# American Airlines ups the frequent flier requirement???



## Cathyb (Mar 1, 2009)

Have I had my head in the sand :annoyed:  -- I just checked what it would take for my DH and I to fly to our timeshare in Maui in July 2010 using frequent flier miles.  Lo and behold we are in the 'special category' and instead of 35,000 pp it is 45,000 pp. 

When did this change occur?  Last August we made this year's trip and there was no distinction when you were in the cattle section not business class.  We have fixed weeks every year from June 28-July 12 and they have got us where they want us -


----------



## dive-in (Mar 1, 2009)

Not sure when the changed occurred but it burned us, too.  I had to get the AAdvantage credit card to get the extra 25K and I'm going to have to buy about 5K more based on my spending habits.  I tried to talk my wife into going next October or January when the tickets are still 35K but couldn't talk her into it.


----------



## SherryS (Mar 1, 2009)

I believe it was Oct. 1, 2008 that the AA award requirements changed.  Luckily, we want to go in February 2010!


----------



## lynne (Mar 1, 2009)

It is seasonal.  The low season (as defined by AA) are still 35,000 mile-savers.  The high traffic months have been raised to 45,000 for mile-savers.  The changes went into effect in October 2008.


----------



## Carolinian (Mar 2, 2009)

While unwelcome, the AA changes were not as bad as those as DL, and the DL changes have now been visited upon their captive NW.  At least AA did not go to a three tier award system like DL, and now its captive NW.


----------



## LisaRex (Mar 2, 2009)

Both Delta and United upped their saver coach award tickets to Hawaii from 35k to 40k awhile back.  And it's very difficult to find a saver ticket on Delta anymore.  I test ran a couple of dates and was looking at 70k minimum even for low season.  United, on the other hand, had plenty of saver seats.  (Which is why I'm funneling all my spending to my United Visa.)


----------



## Cathyb (Mar 2, 2009)

Mahalo (thank you all).  What else in this economy is going to go up


----------



## Carlsbadguy (Mar 2, 2009)

I just signed up fot Hawaiian Airlines credit card as you get 20,000 bounus ppoi9nts when joing and Hawaiian still has flights startign at 35,000.
CAn also get an American Express Gold card fee free first year that will give you 25-50,000 bonus points.  The poionts can be trabsferred to Hawaiian

This is what I am trying to do now, but the transfers take a while.
Have 30,000 HA points in my account
51,000 pending from my wifes new American Express and 
20,000 from my new Hawaiian CArd

Trying to get 75,000 points for a free ticket.

ALso on a lot of Hawaiian flights they will require 25,000 each way out of SAn Diego and only 17,500 from Los Angeles.


----------



## lily28 (Mar 3, 2009)

AA changed the mileage requirement on Oct 1,2008. I got burn too as I was using my AA credit card to try to get 3 free tickets to China with a stopover in Japan in 4/09. When AA changes its mileage requirement from 50,000 miles to 65,000 each ticket low season in Asia, I ended up having to spend $830 to buy 30,000 points before oct 1.  The only good thing about getting free tickets is I can change the date of travel up to the day of departure as long as it is available without penalty.

I can see airline go up on mileage requirements when the gasoline price was very high last yr.

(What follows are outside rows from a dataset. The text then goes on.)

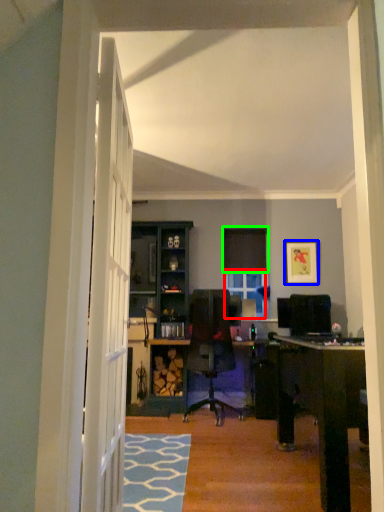 Question: Which object is the closest to the window (highlighted by a red box)? Choose among these: picture frame (highlighted by a blue box) or curtain (highlighted by a green box).

Choices:
 (A) picture frame
 (B) curtain

Answer: (B) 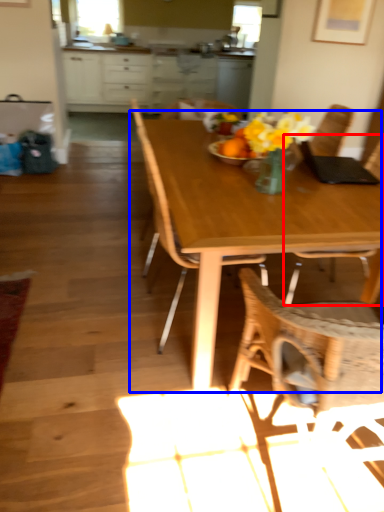 Question: Among these objects, which one is nearest to the camera, chair (highlighted by a red box) or kitchen & dining room table (highlighted by a blue box)?

Choices:
 (A) chair
 (B) kitchen & dining room table

Answer: (B) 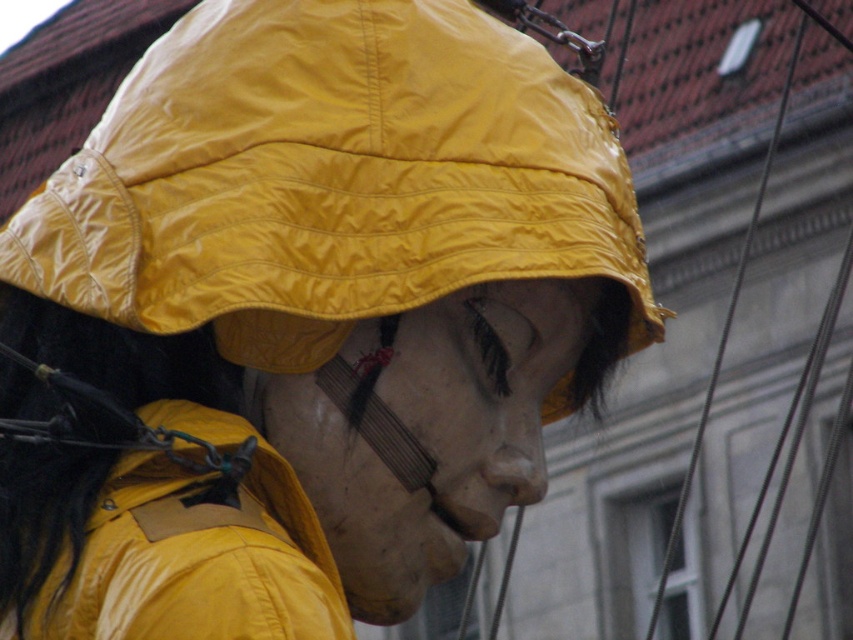 Question: Which point appears closest to the camera in this image?

Choices:
 (A) (459, 545)
 (B) (94, 531)
 (C) (12, 273)

Answer: (B)

Question: Does matte white mask at center have a lesser width compared to matte yellow jacket at lower left?

Choices:
 (A) yes
 (B) no

Answer: (B)

Question: Based on their relative distances, which object is farther from the yellow matte hat at center?

Choices:
 (A) matte yellow jacket at lower left
 (B) matte white mask at center

Answer: (A)

Question: Considering the real-world distances, which object is farthest from the matte yellow jacket at lower left?

Choices:
 (A) yellow matte hat at center
 (B) matte white mask at center

Answer: (A)

Question: Is matte white mask at center smaller than matte yellow jacket at lower left?

Choices:
 (A) no
 (B) yes

Answer: (A)

Question: Does yellow matte hat at center appear on the right side of matte white mask at center?

Choices:
 (A) yes
 (B) no

Answer: (A) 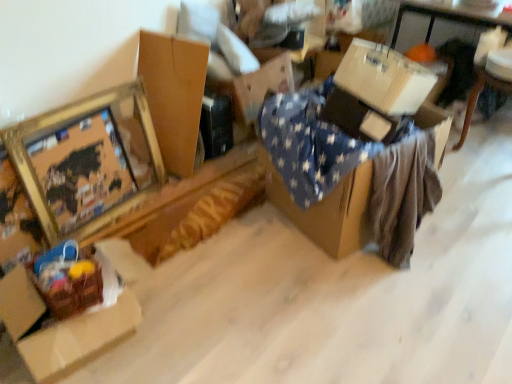 Question: Can you confirm if gold metallic picture frame at upper left is shorter than white corrugated cardboard box at upper right, acting as the third cardboard box starting from the left?

Choices:
 (A) no
 (B) yes

Answer: (A)

Question: Can you confirm if gold metallic picture frame at upper left is positioned to the right of white corrugated cardboard box at upper right, the 1th cardboard box positioned from the right?

Choices:
 (A) no
 (B) yes

Answer: (A)

Question: Is gold metallic picture frame at upper left thinner than white corrugated cardboard box at upper right, the 1th cardboard box positioned from the right?

Choices:
 (A) no
 (B) yes

Answer: (B)

Question: Does gold metallic picture frame at upper left lie behind white corrugated cardboard box at upper right, the 1th cardboard box positioned from the right?

Choices:
 (A) yes
 (B) no

Answer: (B)

Question: Is gold metallic picture frame at upper left far away from white corrugated cardboard box at upper right, the 1th cardboard box positioned from the right?

Choices:
 (A) yes
 (B) no

Answer: (A)

Question: From a real-world perspective, is white corrugated cardboard box at upper right, the 1th cardboard box positioned from the right, above or below brown cardboard box at upper left, which is the second cardboard box in left-to-right order?

Choices:
 (A) above
 (B) below

Answer: (A)

Question: Is white corrugated cardboard box at upper right, the 1th cardboard box positioned from the right, in front of or behind brown cardboard box at upper left, which is the 2th cardboard box from right to left, in the image?

Choices:
 (A) behind
 (B) front

Answer: (B)

Question: Considering the positions of point (355, 77) and point (164, 69), is point (355, 77) closer or farther from the camera than point (164, 69)?

Choices:
 (A) closer
 (B) farther

Answer: (A)

Question: Based on their sizes in the image, would you say white corrugated cardboard box at upper right, acting as the third cardboard box starting from the left, is bigger or smaller than brown cardboard box at upper left, which is the second cardboard box in left-to-right order?

Choices:
 (A) big
 (B) small

Answer: (A)

Question: From the image's perspective, relative to white corrugated cardboard box at upper right, acting as the third cardboard box starting from the left, is brown cardboard box at lower left, which is the 3th cardboard box in right-to-left order, above or below?

Choices:
 (A) above
 (B) below

Answer: (B)

Question: From a real-world perspective, is brown cardboard box at lower left, which is the first cardboard box from left to right, above or below white corrugated cardboard box at upper right, the 1th cardboard box positioned from the right?

Choices:
 (A) above
 (B) below

Answer: (B)

Question: Is brown cardboard box at lower left, which is the first cardboard box from left to right, in front of or behind white corrugated cardboard box at upper right, the 1th cardboard box positioned from the right, in the image?

Choices:
 (A) front
 (B) behind

Answer: (A)

Question: Considering the positions of brown cardboard box at lower left, which is the first cardboard box from left to right, and white corrugated cardboard box at upper right, acting as the third cardboard box starting from the left, in the image, is brown cardboard box at lower left, which is the first cardboard box from left to right, wider or thinner than white corrugated cardboard box at upper right, acting as the third cardboard box starting from the left,?

Choices:
 (A) thin
 (B) wide

Answer: (B)

Question: Based on their positions, is white cardboard box at upper right, the 1th table when ordered from right to left, located to the left or right of gold metallic picture frame at upper left?

Choices:
 (A) right
 (B) left

Answer: (A)

Question: Is white cardboard box at upper right, which is counted as the 1th table, starting from the back, taller or shorter than gold metallic picture frame at upper left?

Choices:
 (A) tall
 (B) short

Answer: (A) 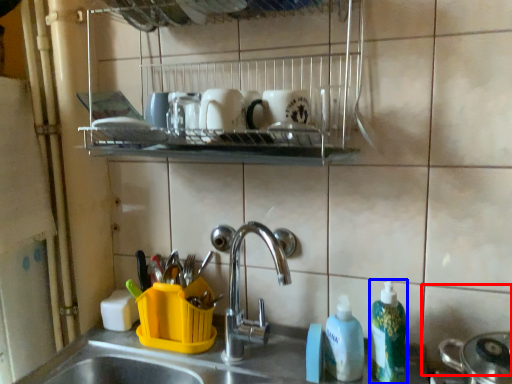 Question: Which object is further to the camera taking this photo, tile (highlighted by a red box) or cleaning product (highlighted by a blue box)?

Choices:
 (A) tile
 (B) cleaning product

Answer: (B) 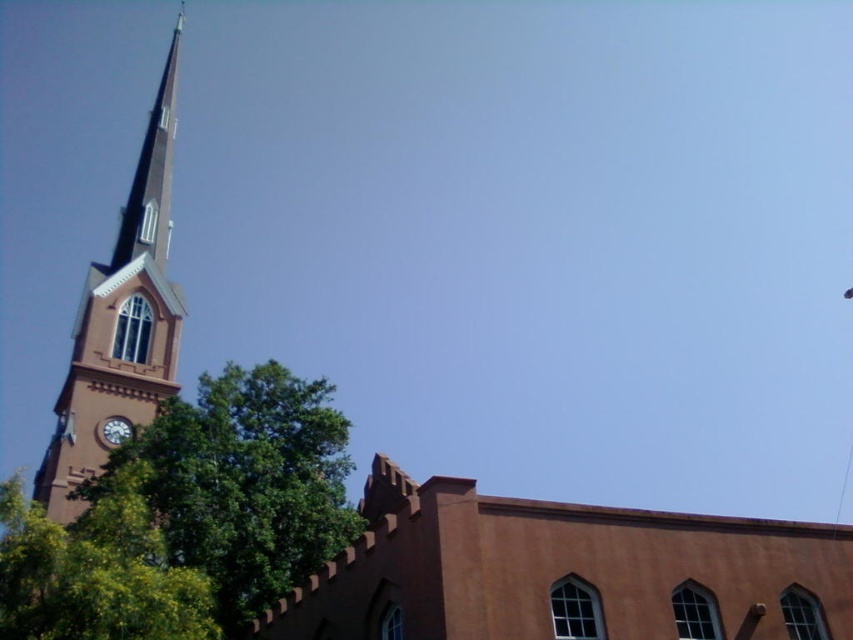 Question: Can you confirm if green leafy tree at center is positioned to the right of smooth brown clock tower at left?

Choices:
 (A) yes
 (B) no

Answer: (A)

Question: Among these objects, which one is nearest to the camera?

Choices:
 (A) brown matte church at center
 (B) smooth brown clock tower at left

Answer: (A)

Question: Does smooth brown clock tower at left have a smaller size compared to green leafy tree at lower left?

Choices:
 (A) no
 (B) yes

Answer: (A)

Question: Among these points, which one is nearest to the camera?

Choices:
 (A) (125, 433)
 (B) (65, 596)
 (C) (291, 438)

Answer: (B)

Question: Does green leafy tree at center have a larger size compared to green leafy tree at lower left?

Choices:
 (A) yes
 (B) no

Answer: (A)

Question: Which object is the closest to the matte brown clock at upper left?

Choices:
 (A) green leafy tree at lower left
 (B) smooth brown clock tower at left
 (C) green leafy tree at center
 (D) brown matte church at center

Answer: (C) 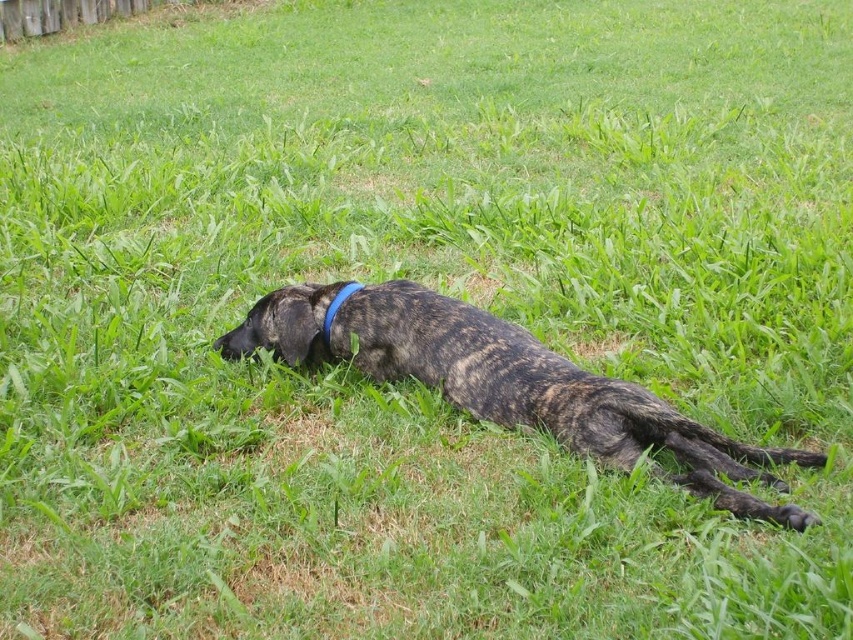 Question: Which of the following is the closest to the observer?

Choices:
 (A) blue fabric neckband at center
 (B) brindle fur dog at center

Answer: (B)

Question: Which object is closer to the camera taking this photo?

Choices:
 (A) brindle fur dog at center
 (B) blue fabric neckband at center

Answer: (A)

Question: Can you confirm if brindle fur dog at center is positioned to the right of blue fabric neckband at center?

Choices:
 (A) no
 (B) yes

Answer: (B)

Question: Considering the relative positions of brindle fur dog at center and blue fabric neckband at center in the image provided, where is brindle fur dog at center located with respect to blue fabric neckband at center?

Choices:
 (A) right
 (B) left

Answer: (A)

Question: Does brindle fur dog at center have a smaller size compared to blue fabric neckband at center?

Choices:
 (A) yes
 (B) no

Answer: (B) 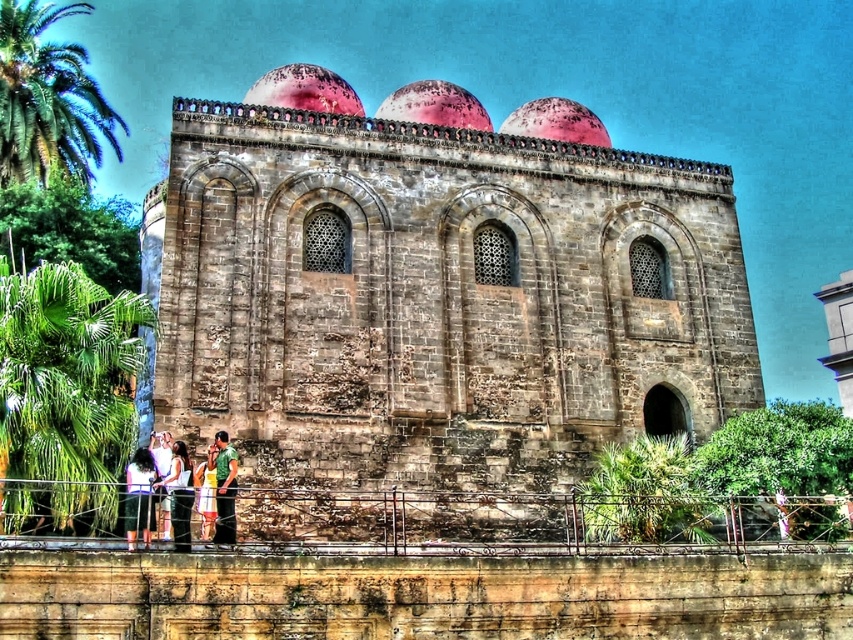 Which of these two, green leafy palm tree at upper left or yellow cotton dress at lower center, stands shorter?

yellow cotton dress at lower center

Locate an element on the screen. This screenshot has width=853, height=640. green leafy palm tree at upper left is located at coordinates (48, 99).

Image resolution: width=853 pixels, height=640 pixels. What do you see at coordinates (48, 99) in the screenshot?
I see `green leafy palm tree at upper left` at bounding box center [48, 99].

Where is `green leafy palm tree at upper left`? green leafy palm tree at upper left is located at coordinates (48, 99).

Can you confirm if dark green fabric dress at lower left is shorter than white cotton shirt at lower center?

Incorrect, dark green fabric dress at lower left's height does not fall short of white cotton shirt at lower center's.

Can you confirm if dark green fabric dress at lower left is smaller than white cotton shirt at lower center?

Incorrect, dark green fabric dress at lower left is not smaller in size than white cotton shirt at lower center.

You are a GUI agent. You are given a task and a screenshot of the screen. Output one action in this format:
    pyautogui.click(x=<x>, y=<y>)
    Task: Click on the dark green fabric dress at lower left
    The image size is (853, 640).
    Given the screenshot: What is the action you would take?
    pyautogui.click(x=138, y=497)

Can you confirm if green leafy palm tree at lower left is positioned below green leafy palm tree at upper left?

Correct, green leafy palm tree at lower left is located below green leafy palm tree at upper left.

Is green leafy palm tree at lower left closer to camera compared to green leafy palm tree at upper left?

Yes, green leafy palm tree at lower left is closer to the viewer.

Between point (103, 388) and point (74, 148), which one is positioned behind?

The point (74, 148) is behind.

This screenshot has width=853, height=640. In order to click on green leafy palm tree at lower left in this screenshot , I will do `click(67, 388)`. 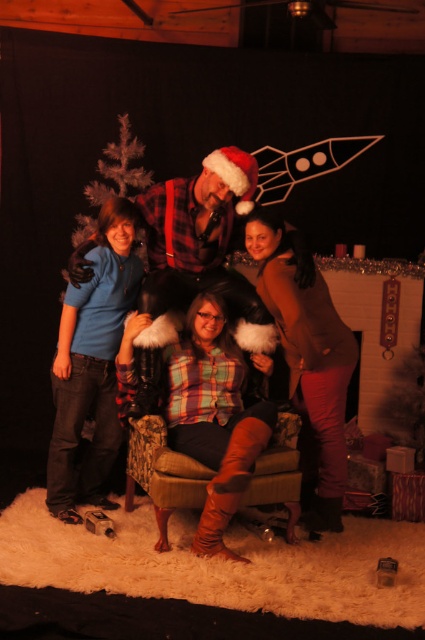 Question: Can you confirm if plaid flannel shirt at center is positioned above brown matte sweater at upper right?

Choices:
 (A) yes
 (B) no

Answer: (A)

Question: Does plaid flannel shirt at center appear on the left side of white feathered christmas tree at left?

Choices:
 (A) yes
 (B) no

Answer: (B)

Question: Which object is closer to the camera taking this photo?

Choices:
 (A) plaid flannel shirt at center
 (B) brown matte sweater at upper right

Answer: (A)

Question: Can you confirm if matte blue shirt at left is positioned below white feathered christmas tree at left?

Choices:
 (A) no
 (B) yes

Answer: (B)

Question: Which point is farther from the camera taking this photo?

Choices:
 (A) (130, 161)
 (B) (292, 356)
 (C) (257, 362)
 (D) (59, 337)

Answer: (A)

Question: Which point is farther from the camera taking this photo?

Choices:
 (A) (116, 232)
 (B) (90, 230)
 (C) (59, 353)

Answer: (B) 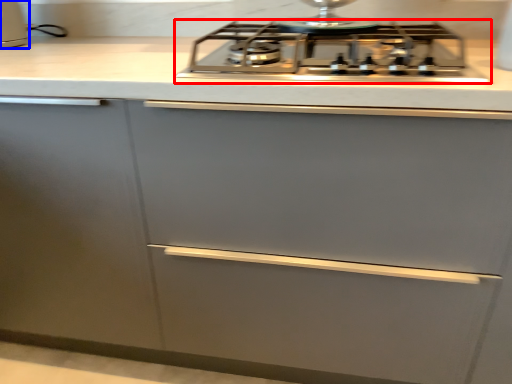 Question: Which of the following is the closest to the observer, gas stove (highlighted by a red box) or kitchen appliance (highlighted by a blue box)?

Choices:
 (A) gas stove
 (B) kitchen appliance

Answer: (A) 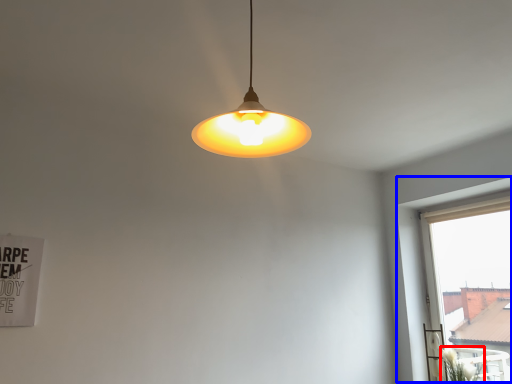 Question: Which object appears closest to the camera in this image, plant (highlighted by a red box) or window (highlighted by a blue box)?

Choices:
 (A) plant
 (B) window

Answer: (B) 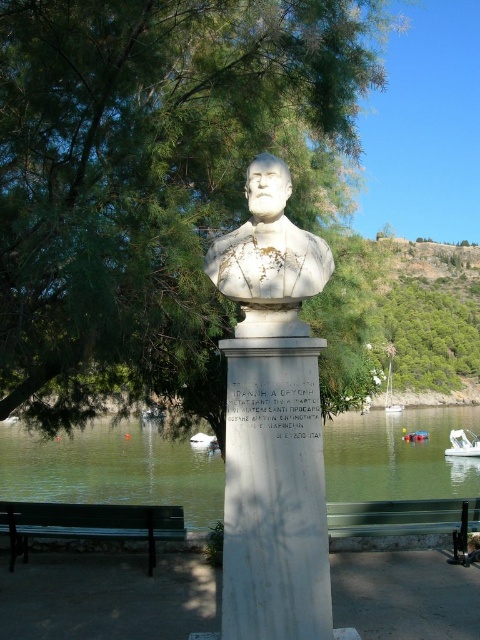 Question: Does green painted wood bench at lower left appear under white plastic boat at lower center?

Choices:
 (A) yes
 (B) no

Answer: (A)

Question: Among these points, which one is nearest to the camera?

Choices:
 (A) (19, 445)
 (B) (94, 534)
 (C) (335, 26)
 (D) (239, 506)

Answer: (D)

Question: Among these points, which one is farthest from the camera?

Choices:
 (A) (389, 403)
 (B) (228, 611)

Answer: (A)

Question: Based on their relative distances, which object is farther from the green water at lower center?

Choices:
 (A) white marble bust at center
 (B) white stone bust at center

Answer: (B)

Question: Does green leafy tree at upper left appear over green water at lower center?

Choices:
 (A) no
 (B) yes

Answer: (B)

Question: From the image, what is the correct spatial relationship of green leafy tree at upper left in relation to white marble bust at center?

Choices:
 (A) above
 (B) below

Answer: (A) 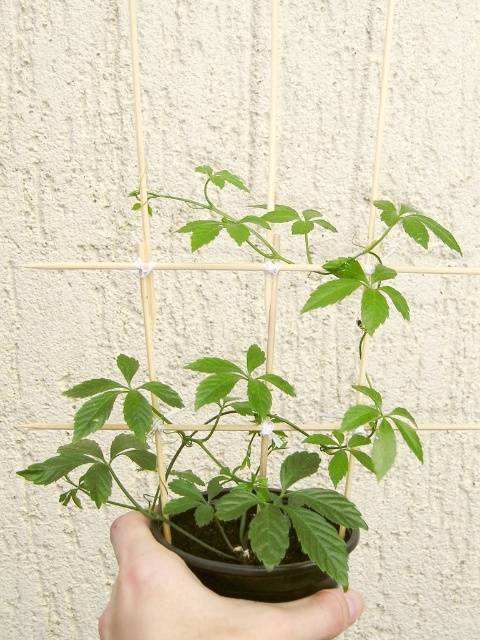 Question: Where is green matte plant at center located in relation to black matte hand at center in the image?

Choices:
 (A) right
 (B) left

Answer: (A)

Question: Among these objects, which one is nearest to the camera?

Choices:
 (A) black matte hand at center
 (B) green matte plant at center

Answer: (A)

Question: Can you confirm if green matte plant at center is thinner than black matte hand at center?

Choices:
 (A) yes
 (B) no

Answer: (B)

Question: Which point appears closest to the camera in this image?

Choices:
 (A) (264, 618)
 (B) (382, 464)

Answer: (A)

Question: Does green matte plant at center appear under black matte hand at center?

Choices:
 (A) no
 (B) yes

Answer: (A) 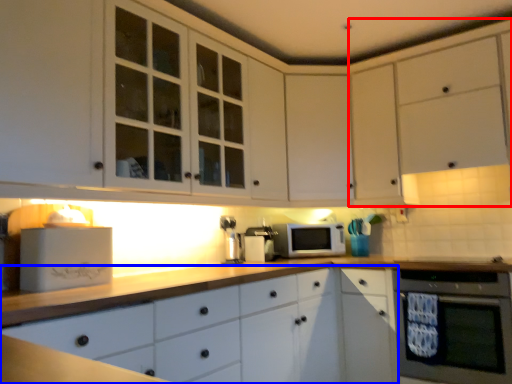 Question: Which object is closer to the camera taking this photo, cabinetry (highlighted by a red box) or cabinetry (highlighted by a blue box)?

Choices:
 (A) cabinetry
 (B) cabinetry

Answer: (B) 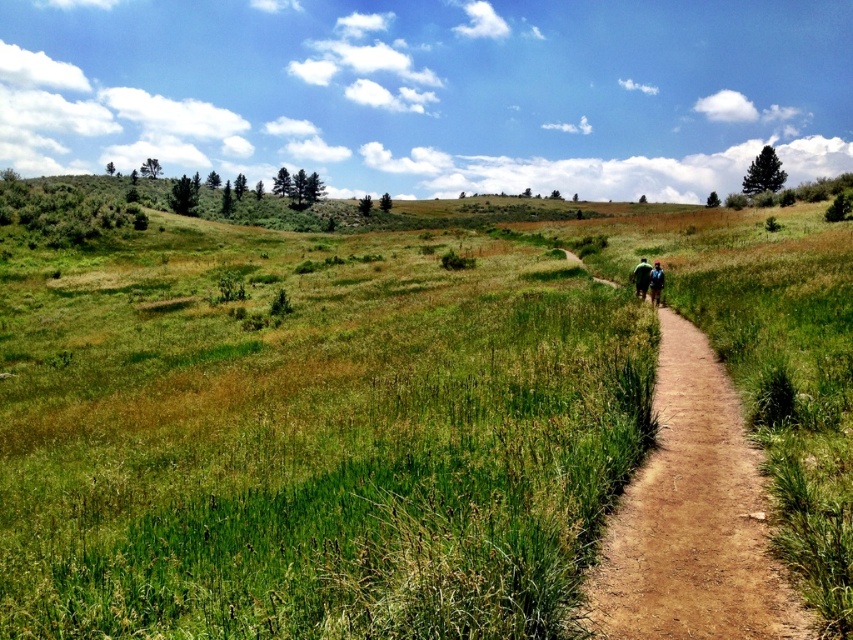 Is green fabric jacket at center closer to the viewer compared to green fabric jacket at center-right?

No.

Which of these two, green fabric jacket at center or green fabric jacket at center-right, stands shorter?

Standing shorter between the two is green fabric jacket at center-right.

You are a GUI agent. You are given a task and a screenshot of the screen. Output one action in this format:
    pyautogui.click(x=<x>, y=<y>)
    Task: Click on the green fabric jacket at center
    The image size is (853, 640).
    Given the screenshot: What is the action you would take?
    pyautogui.click(x=641, y=276)

Is brown dirt path at center behind green fabric jacket at center-right?

No, it is not.

Can you confirm if brown dirt path at center is positioned above green fabric jacket at center-right?

No.

Is point (728, 621) behind point (654, 282)?

No.

Locate an element on the screen. The width and height of the screenshot is (853, 640). brown dirt path at center is located at coordinates (692, 518).

Can you confirm if green grass at center is positioned above brown dirt path at center?

Correct, green grass at center is located above brown dirt path at center.

Is green grass at center bigger than brown dirt path at center?

Yes, green grass at center is bigger than brown dirt path at center.

Does point (665, 218) lie in front of point (775, 589)?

I wish they will lower them now given gasoline is $50 per barrel.  wishful thinking on my part


----------



## Cathyb (Mar 3, 2009)

howard: Will this work for us:  lax to maui, then maui to big island, then big island back to lax -- all on Hawaiian Airlines frequent flier miles?

I didn't think you could use partners of American Airlines if they are in competition with AA.  Am I wrong?

We own a Starwood Amex card and build our points thru it.  I wonder if I could transfer miles from it to Hawaiian?


----------



## philemer (Mar 3, 2009)

dive-in said:


> Not sure when the changed occurred but it burned us, too.  I had to get the AAdvantage credit card to get the extra 25K and I'm going to have to buy about 5K more based on my spending habits.  I tried to talk my wife into going next October or January when the tickets are still 35K but couldn't talk her into it.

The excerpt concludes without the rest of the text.